Ce que les sociologues appellent slutshaming c’est cette mécanique bien huilée : critiquer, humilier, essayer de faire taire une femme parce qu’elle vit, revendique ou simplement laisse transparaître sa sexualité. Peu importe d’ailleurs qu’elle soit réelle ou fantasmée, le jugement sera quoi qu’il arrive déclenché.
“Crier à la salope” n’est jamais anecdotique, et ce dès le plus jeune âge. On conditionne trop tôt les femmes à se restreindre ou se cacher: une lycéenne sur cinq a déjà été insultée ou rabaissée pour une tenue jugée “trop sexy” et 27 % des filles au lycée disent avoir subi des rumeurs sexuelles humiliantes. Pendant ce temps, les garçons, eux, déclarent être valorisés quand ils ont plusieurs partenaires. C’est même l’inverse qui se produit: un virginshaming qui couvre de honte un jeune homme inexpérimenté.

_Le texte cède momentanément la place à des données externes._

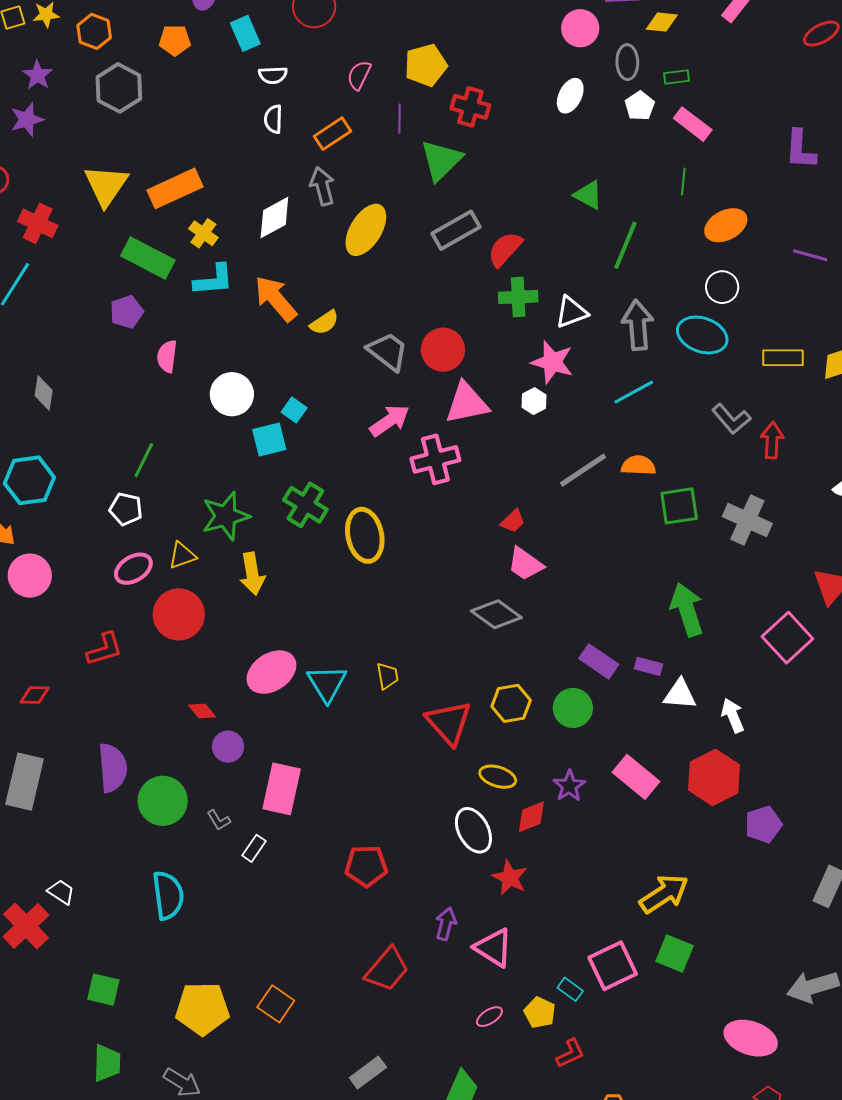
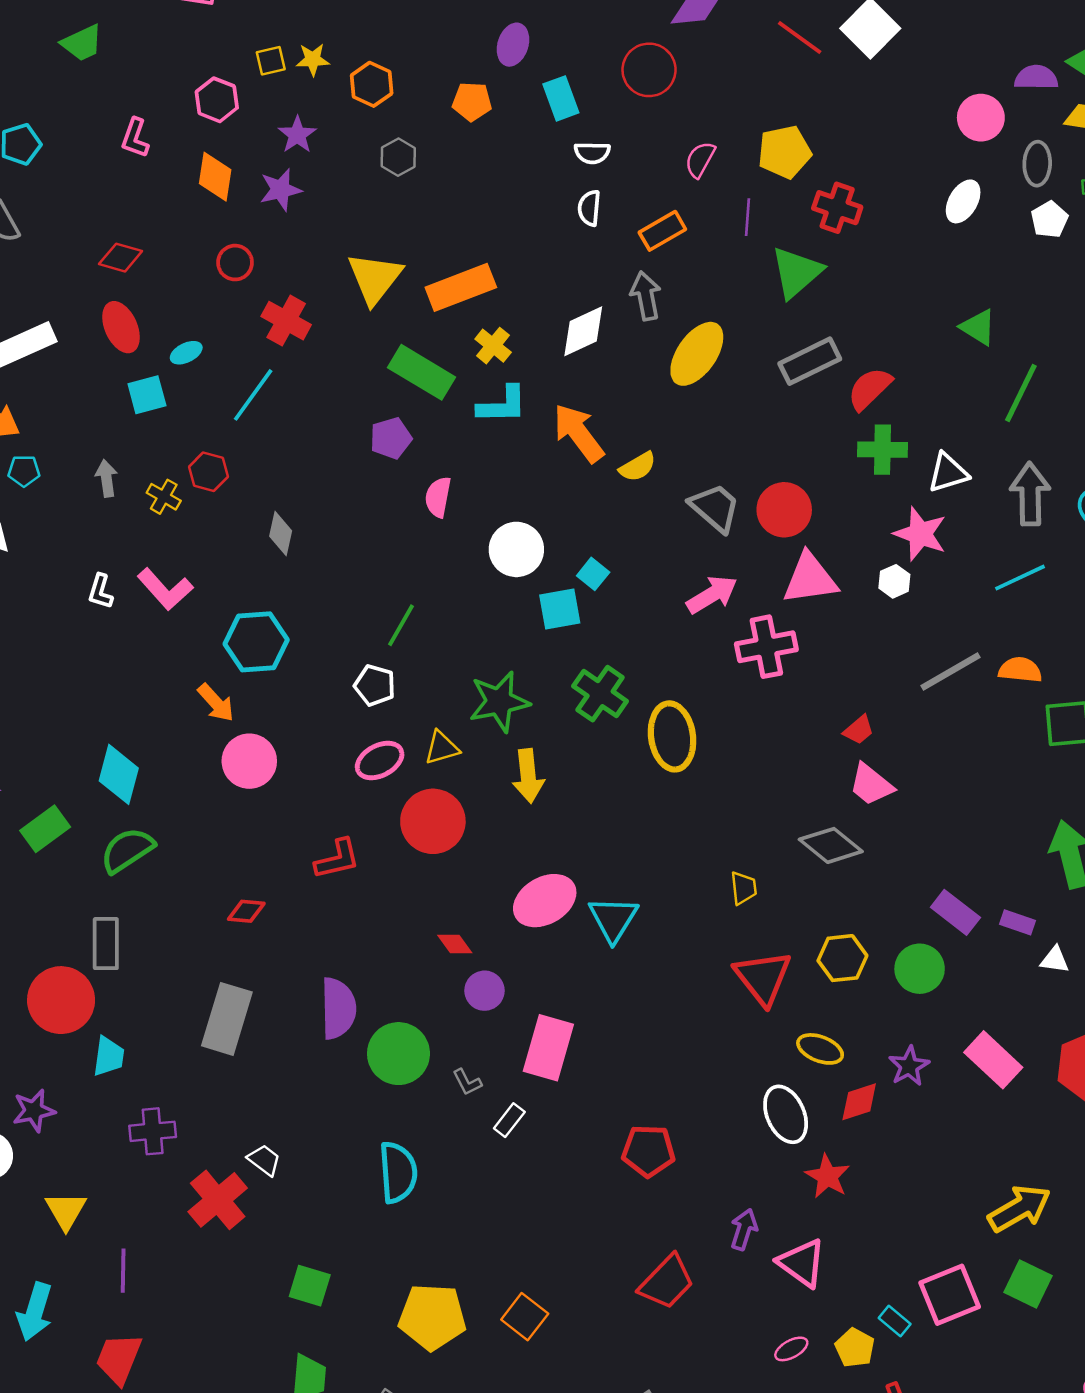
gray hexagon: (119, 88) -> (398, 157), size x0.6
yellow trapezoid: (387, 676) -> (743, 888), moved
white triangle: (680, 694) -> (1055, 960), size x0.7

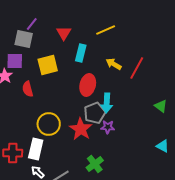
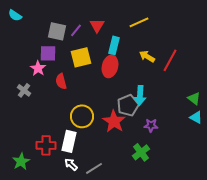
purple line: (32, 24) -> (76, 30), moved
red ellipse: (88, 85) -> (110, 66), moved
purple star: (108, 127) -> (151, 125), moved
cyan triangle: (163, 146) -> (196, 117), moved
green cross: (95, 164) -> (141, 152), moved

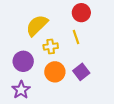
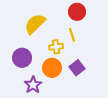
yellow cross: (51, 46) -> (56, 47), moved
purple star: (21, 90) -> (33, 85), moved

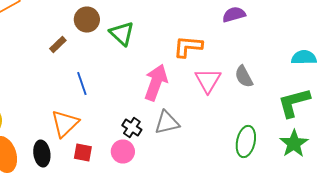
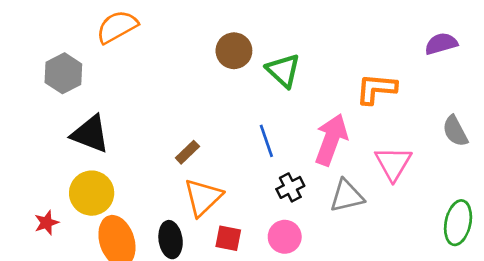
brown rectangle: (58, 44) -> (187, 152), moved
pink triangle: (208, 80) -> (393, 163), moved
blue line: (82, 84) -> (266, 141), moved
black cross: (132, 128) -> (290, 187), moved, turned 30

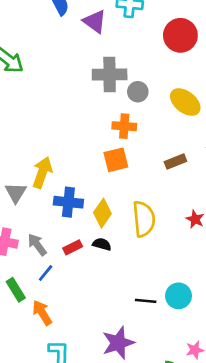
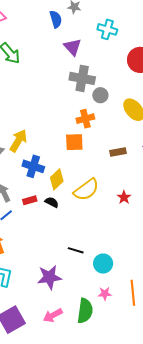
purple triangle: (95, 21) -> (73, 47), moved
orange cross: (124, 126) -> (85, 119), turned -30
yellow semicircle: (144, 219) -> (86, 190), turned 48
cyan circle: (178, 296) -> (103, 264), moved

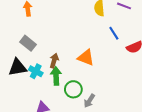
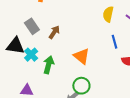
brown arrow: (54, 61) -> (54, 32), moved
green circle: (73, 89) -> (81, 86), moved

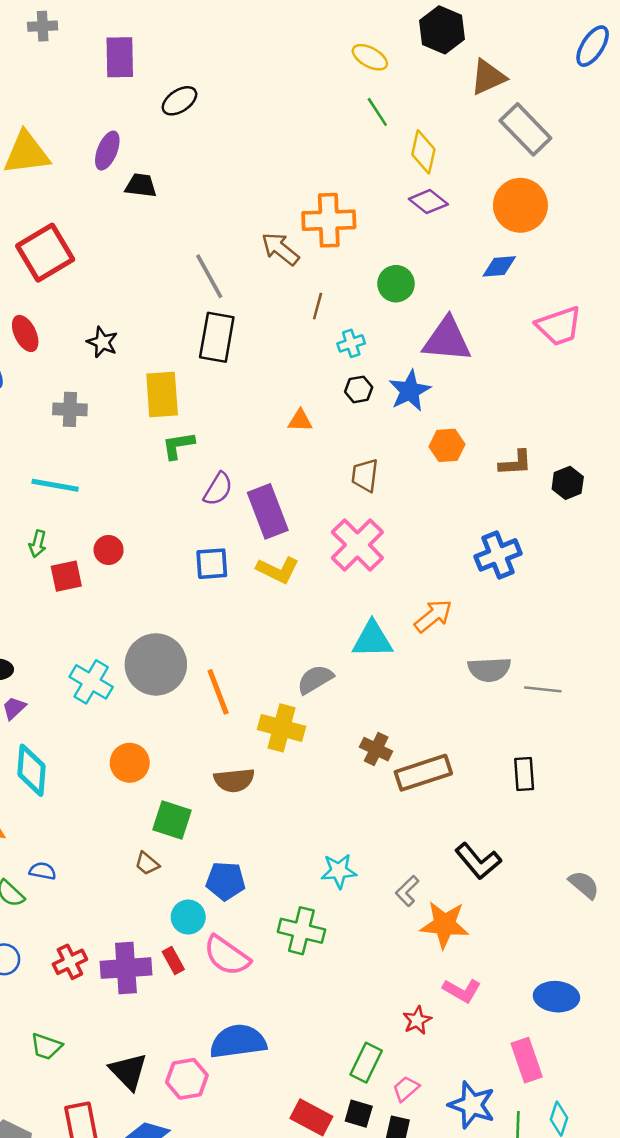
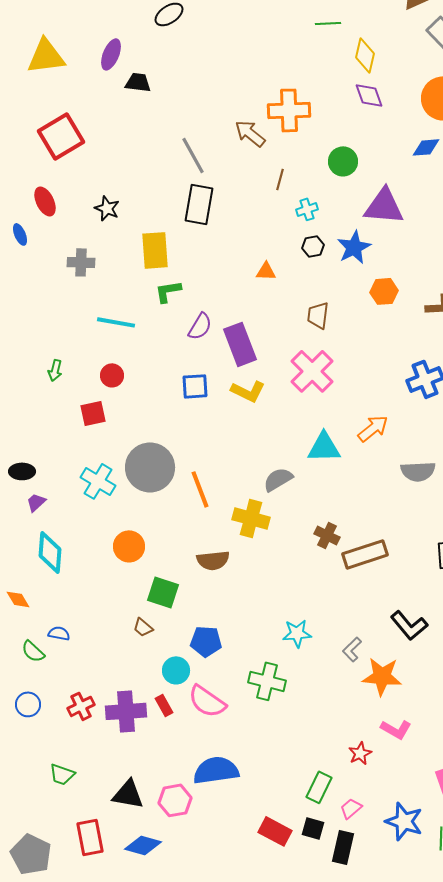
green line: (377, 112) -> (328, 23), turned -60
purple diamond: (428, 202) -> (369, 95), turned 32
cyan line: (55, 485) -> (116, 322), moved
red square: (66, 576) -> (93, 413), moved
black triangle: (128, 1071) -> (128, 794), turned -36

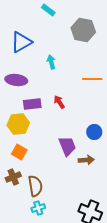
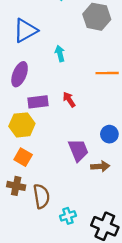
purple ellipse: (16, 80) -> (20, 74), turned -75
brown cross: (13, 177) -> (16, 186), turned 35
cyan cross: (38, 208) -> (68, 216), moved

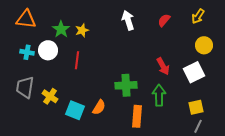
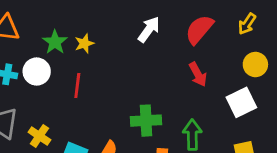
white arrow: (128, 20) -> (149, 29), turned 54
red semicircle: (164, 20) -> (199, 29), size x1.6
red arrow: (163, 66) -> (198, 74), moved

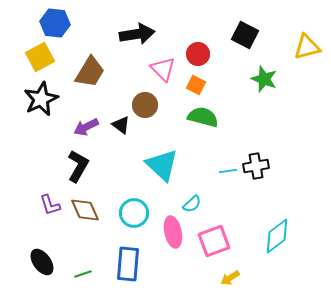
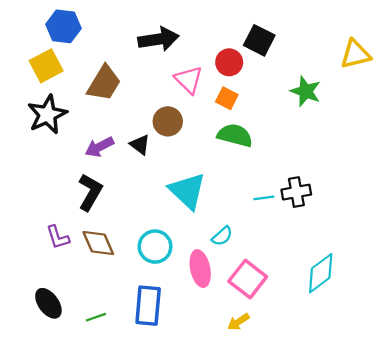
black square: (245, 35) -> (259, 40), moved
pink square: (214, 241) -> (248, 279), turned -32
yellow arrow: (230, 278) -> (238, 322), moved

Un double standard qui devient une fabrique à honte. Une usine à isolement. Qui terrasse une estime de soi déjà fragile à cet âge-là. Mais aussi, très concrètement, qui génère du harcèlement scolaire, du cyberharcèlement et réduit considérablement la parole publique des femmes. Parce que quand on sait qu’on va être jugé, on se tait.
Ça n’a jamais été une question de moralité. C’est une question de pouvoir. Le slutshaming est un outil qui sert à contrôler la liberté des femmes. Il rappelle à chaque génération que la sexualité masculine doit être célébrée quand la féminine doit être contenue, punie ou cachée. Il réduit le champ des possibles : comment une femme s’habille, sort, vit sa vie amoureuse ou sexuelle.
Alors est-ce qu’on peut vraiment continuer à sourire des aventures du Dom Juan tout en fustigeant celles de la fille facile ? Le vent semble (enfin) en train de tourner.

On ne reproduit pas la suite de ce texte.